As per Dr. Smith — the repeat ECG in today’s case ( = ECG #3 — done 80 minutes after ECG #1 when chest pain returned— confirmed the diagnosis of acute coronary occlusion because of dynamic ST-T wave changes compared to ECG #1.
  • Q waves are now present in each of the inferior leads in ECG #3
  • The ST-T waves in leads III and aVF of ECG #3 — are now clearly more hyperacute than they were in ECG #1 (ie, there is now definite ST elevation — with T waves that are obviously much “fatter”-at-their-peak than they were in ECG #1 ).
  • Support that these changes in leads III and aVF are real — is forthcoming from the equally dynamic change in the ST-T wave in lead aVL of ECG #3 (that now shows J-point ST depression — with a “fatter” T wave at its nadir).

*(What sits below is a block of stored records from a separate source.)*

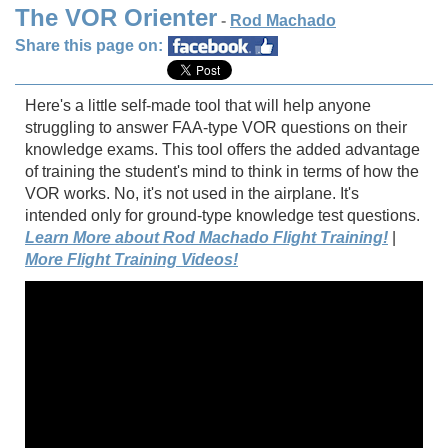
The VOR Orienter
-
Rod Machado
Share this page on:
Here's a little self-made tool that will help anyone
struggling to answer FAA-type VOR questions on their
knowledge exams. This tool offers the added advantage
of training the student's mind to think in terms of how the
VOR works. No, it's not used in the airplane. It's
intended only for ground-type knowledge test questions.
Learn More about Rod Machado Flight Training!
|
More Flight Training Videos!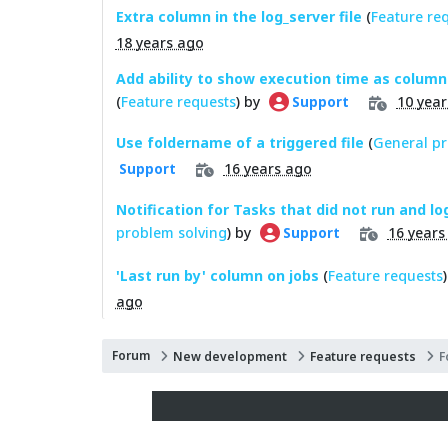
Extra column in the log_server file
(
Feature re
18 years ago
Add ability to show execution time as column 
(
Feature requests
) by
10 year
Support
Use foldername of a triggered file
(
General pr
16 years ago
Support
Notification for Tasks that did not run and log
problem solving
) by
16 years
Support
'Last run by' column on jobs
(
Feature requests
ago
Forum
New development
Feature requests
F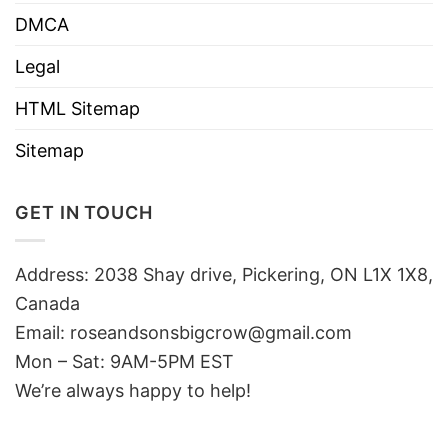
DMCA
Legal
HTML Sitemap
Sitemap
GET IN TOUCH
Address: 2038 Shay drive, Pickering, ON L1X 1X8,
Canada
Email:
roseandsonsbigcrow@gmail.com
Mon – Sat: 9AM-5PM EST
We’re always happy to help!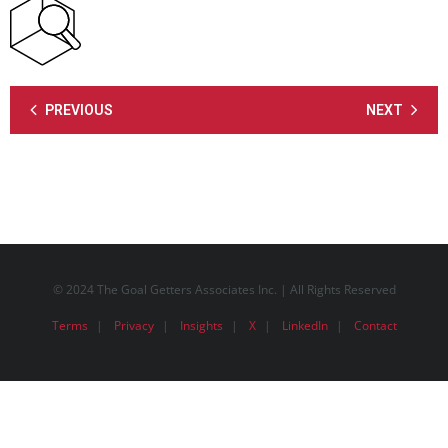
PREVIOUS
NEXT
© 2024 The Goal Getters Associates Inc. | All Rights Reserved
Terms
Privacy
Insights
X
LinkedIn
Contact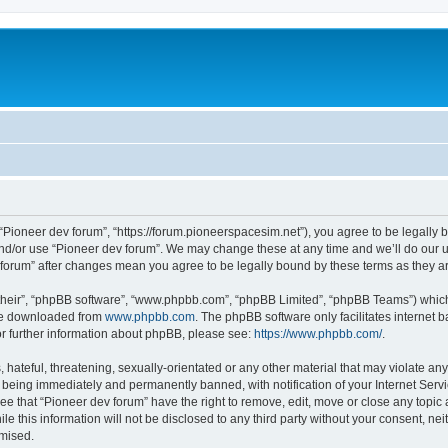
m
 “Pioneer dev forum”, “https://forum.pioneerspacesim.net”), you agree to be legally b
and/or use “Pioneer dev forum”. We may change these at any time and we’ll do our u
ev forum” after changes mean you agree to be legally bound by these terms as they
their”, “phpBB software”, “www.phpbb.com”, “phpBB Limited”, “phpBB Teams”) which i
 be downloaded from
www.phpbb.com
. The phpBB software only facilitates internet
or further information about phpBB, please see:
https://www.phpbb.com/
.
hateful, threatening, sexually-orientated or any other material that may violate any
 being immediately and permanently banned, with notification of your Internet Servi
ee that “Pioneer dev forum” have the right to remove, edit, move or close any topic 
le this information will not be disclosed to any third party without your consent, n
omised.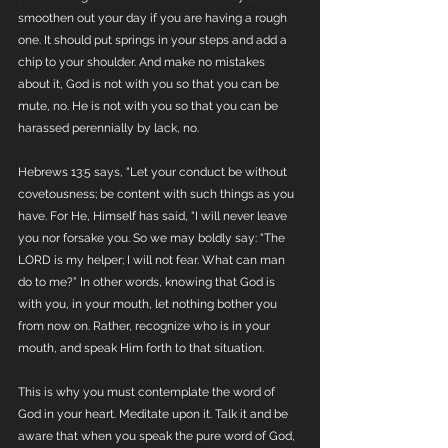
smoothen out your day if you are having a rough 
one. It should put springs in your steps and add a 
chip to your shoulder. And make no mistakes 
about it, God is not with you so that you can be 
mute, no. He is not with you so that you can be 
harassed perennially by lack, no. 
Hebrews 13:5 says, "Let your conduct be without 
covetousness; be content with such things as you 
have. For He, Himself has said, “I will never leave 
you nor forsake you. So we may boldly say: “The 
LORD is my helper; I will not fear. What can man 
do to me?” In other words, knowing that God is 
with you, in your mouth, let nothing bother you 
from now on. Rather, recognize who is in your 
mouth, and speak Him forth to that situation.
This is why you must contemplate the word of 
God in your heart. Meditate upon it. Talk it and be 
aware that when you speak the pure word of God, 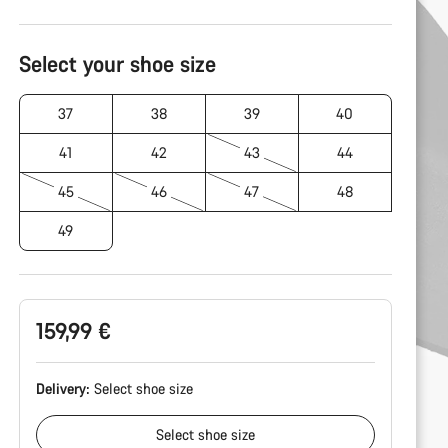
Product
Configuration
Select your shoe size
37
38
39
40
41
42
43
44
45
46
47
48
49
159,99 €
Delivery:
Select
shoe size
Select
shoe size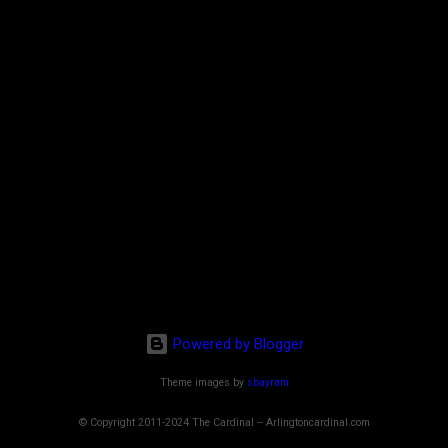
Powered by Blogger
Theme images by
sbayram
© Copyright 2011-2024 The Cardinal -- Arlingtoncardinal.com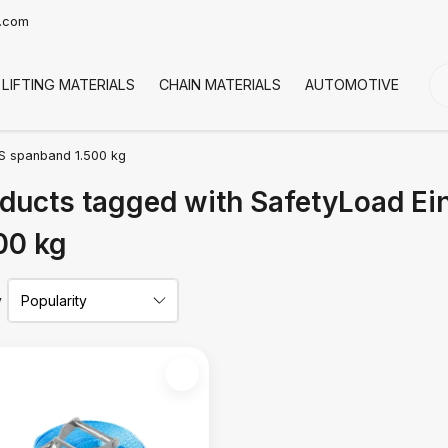
t.com
LIFTING MATERIALS
CHAIN MATERIALS
AUTOMOTIVE
CO
S spanband 1.500 kg
ducts tagged with SafetyLoad E
00 kg
y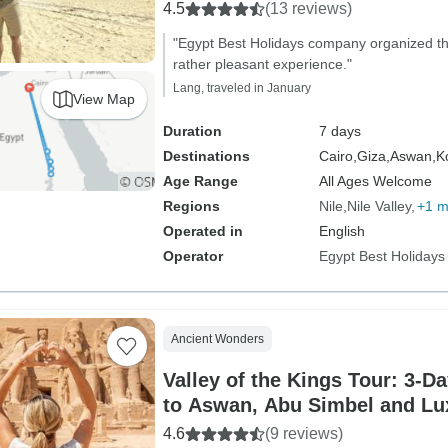
4.5
(13 reviews)
"Egypt Best Holidays company organized the
rather pleasant experience."
Lang, traveled in January
View Map
Duration
7 days
Destinations
Cairo,
Giza,
Aswan,
K
Age Range
All Ages Welcome
Regions
Nile
Nile Valley
+1 m
Operated in
English
Operator
Egypt Best Holidays
Ancient Wonders
Valley of the Kings Tour: 3-D
to Aswan, Abu Simbel and Lu
Sunrise Hot air Balloon)
4.6
(9 reviews)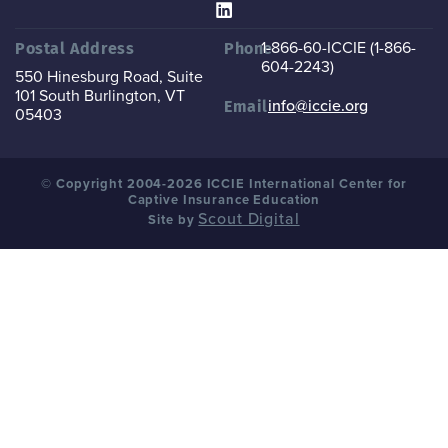
1-866-60-ICCIE (1-866-
Postal Address
Phone
604-2243)
550 Hinesburg Road, Suite
101
South Burlington, VT
info@iccie.org
Email
05403
© Copyright 2004-2026 ICCIE International Center for
Captive Insurance Education
Scout Digital
Site by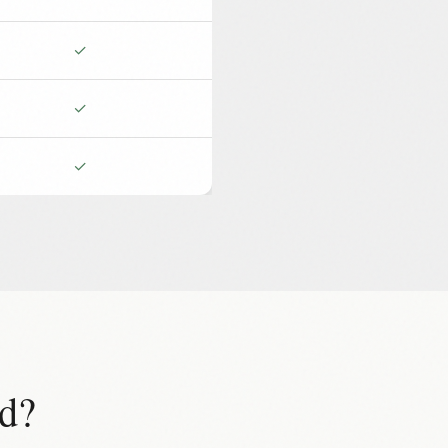
✓
✓
✓
d?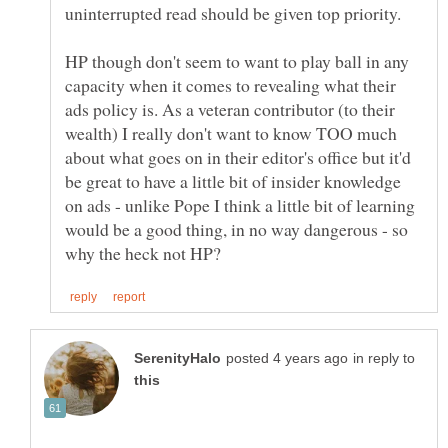
HP though don't seem to want to play ball in any
capacity when it comes to revealing what their
ads policy is. As a veteran contributor (to their
wealth) I really don't want to know TOO much
about what goes on in their editor's office but it'd
be great to have a little bit of insider knowledge
on ads - unlike Pope I think a little bit of learning
would be a good thing, in no way dangerous - so
in reply to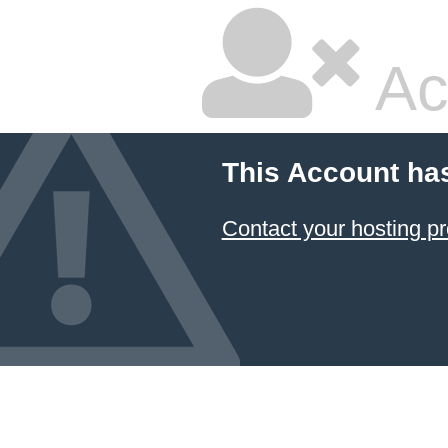
Ac
This Account ha
Contact your hosting pr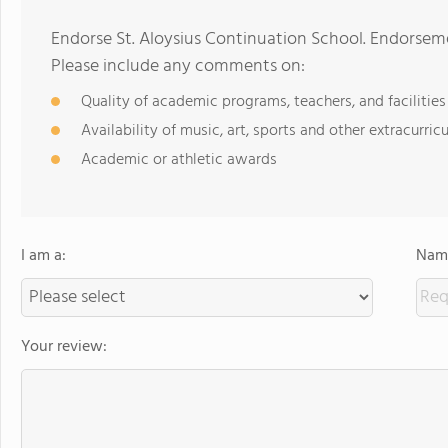
Endorse St. Aloysius Continuation School. Endorseme
Please include any comments on:
Quality of academic programs, teachers, and facilities
Availability of music, art, sports and other extracurricu
Academic or athletic awards
I am a:
Name
Your review: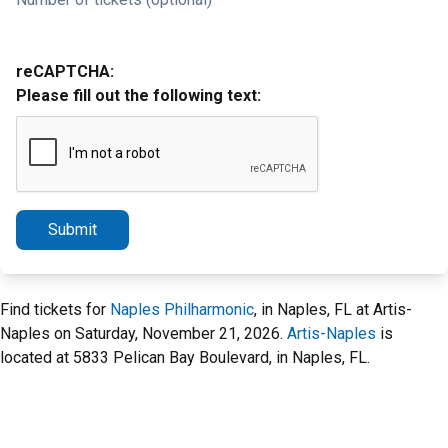
reCAPTCHA:
Please fill out the following text:
Submit
Find tickets for
Naples Philharmonic
, in Naples, FL at Artis-
Naples on Saturday, November 21, 2026.
Artis-Naples
is
located at 5833 Pelican Bay Boulevard, in Naples, FL.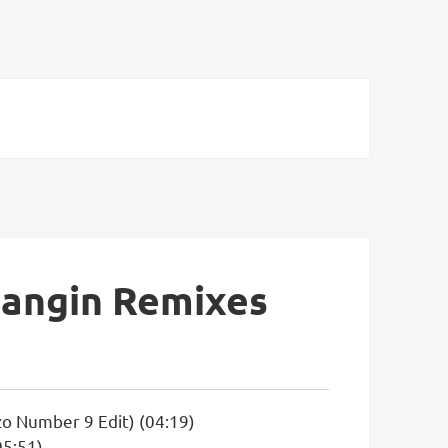
Bangin Remixes
zo Number 9 Edit) (04:19)
05:51)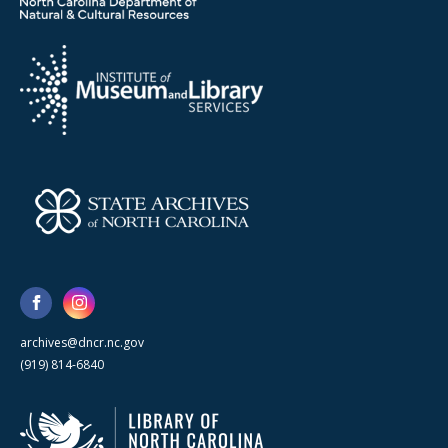
archives@dncr.nc.gov
(919) 814-6840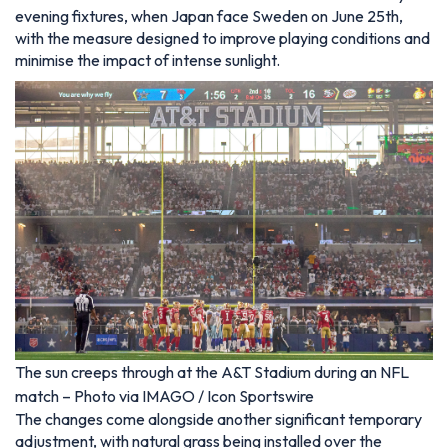
evening fixtures, when Japan face Sweden on June 25th,
with the measure designed to improve playing conditions and
minimise the impact of intense sunlight.
The sun creeps through at the A&T Stadium during an NFL
match – Photo via IMAGO / Icon Sportswire
The changes come alongside another significant temporary
adjustment, with natural grass being installed over the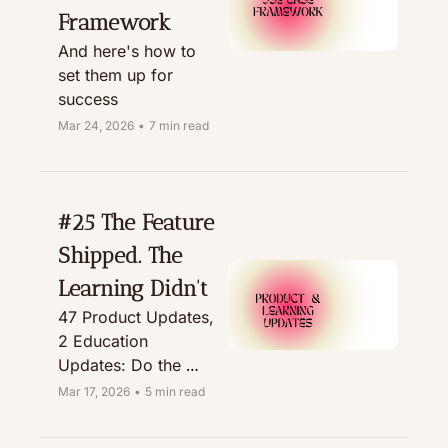
Framework
And here's how to 
set them up for 
success
Mar 24, 2026
•
7 min read
#25 The Feature 
Shipped. The 
Learning Didn't
47 Product Updates, 
2 Education 
Updates: Do the 
Math
Mar 17, 2026
•
5 min read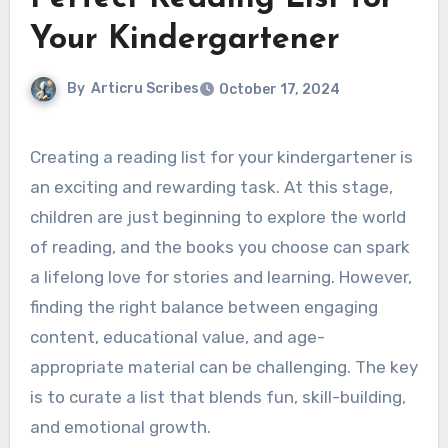
Your Kindergartener
By
Articru Scribes
October 17, 2024
Creating a reading list for your kindergartener is
an exciting and rewarding task. At this stage,
children are just beginning to explore the world
of reading, and the books you choose can spark
a lifelong love for stories and learning. However,
finding the right balance between engaging
content, educational value, and age-
appropriate material can be challenging. The key
is to curate a list that blends fun, skill-building,
and emotional growth.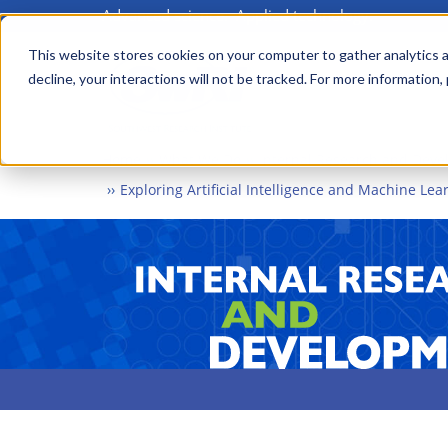
Advanced science. Applied technology.
Skip
to
This website stores cookies on your computer to gather analytics a
Main
decline, your interactions will not be tracked. For more information,
main
menu
content
Home
What We Do
Internal Research and Dev
Exploring Artificial Intelligence and Machine Le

  • NOTE #3: I thought ECG #3 localized the “culprit” artery to the proximal RCA because: i) ST-T wave elevation and hyperacuity were now pronounced in leads III and aVF — but lacking in lead II; — ii) Reciprocal ST-T wave changes were equally marked in lead aVL (more so than in lead I); — andiii) There was now slight ST elevation with a prominent upright T wave in lead V1 — which in a patient with RCA OMI suggests that there may be acute RV involvement.

  • Elsewhere in the chest leads — artifact precludes drawing conclusions about ST-T wave changes in leads V4,V5 of ECG #3 — but the ST coving and sharp T wave inversion in lead V3 (compared to the appearance of lead V3 in ECG #1) — is another dynamic change in this repeat ECG.

BOTTOM LINE regarding Today’s CASE:
In 2023, given the current state of our knowledge — the discharge diagnosis that was given for this case (ie, that of a Non-STEMI) — is meaningless and misleading. Instead — Cardiac cath proved there was acute occlusion of the proximal RCA. 
  • In context with the presenting history — the diagnosis of acute OMI was strongly suggested as soon as the initial ECG was recorded. 
  • The need for prompt cath and PCI was firmly established as soon as this initial ECG was compared with the prior tracing ( = ECG #2).
  • The follow-up ECG (done 80 minutes after ECG #1, when chest pain returned) — was diagnostic of acute OMI, removing doubt about acute occlusion until proven otherwise by prompt cath.
  • The normal initial troponin is not unexpected, and does nothing to dissuade the diagnosis of acute OMI.
  • Multiple serial ECGs should have been obtained long before 80 minutes after the initial ECG was recorded (Doing so would have established the diagnosis of acute occlusion that much sooner).
  • There is no “magic” to prompt diagnosis of OMI in cases such as today’s — since even AI (by use the PMcardio interpretation program) is now able to establish “with high confidence” from the initial ECG that OMI is occurring.
  • I don’t understand continued use by all-too-many clinicians (including cardiologists) — of the outdated, meaningless and misleading term “Non-STEMI” — even after cardiac cath proof that acute occlusion did occur.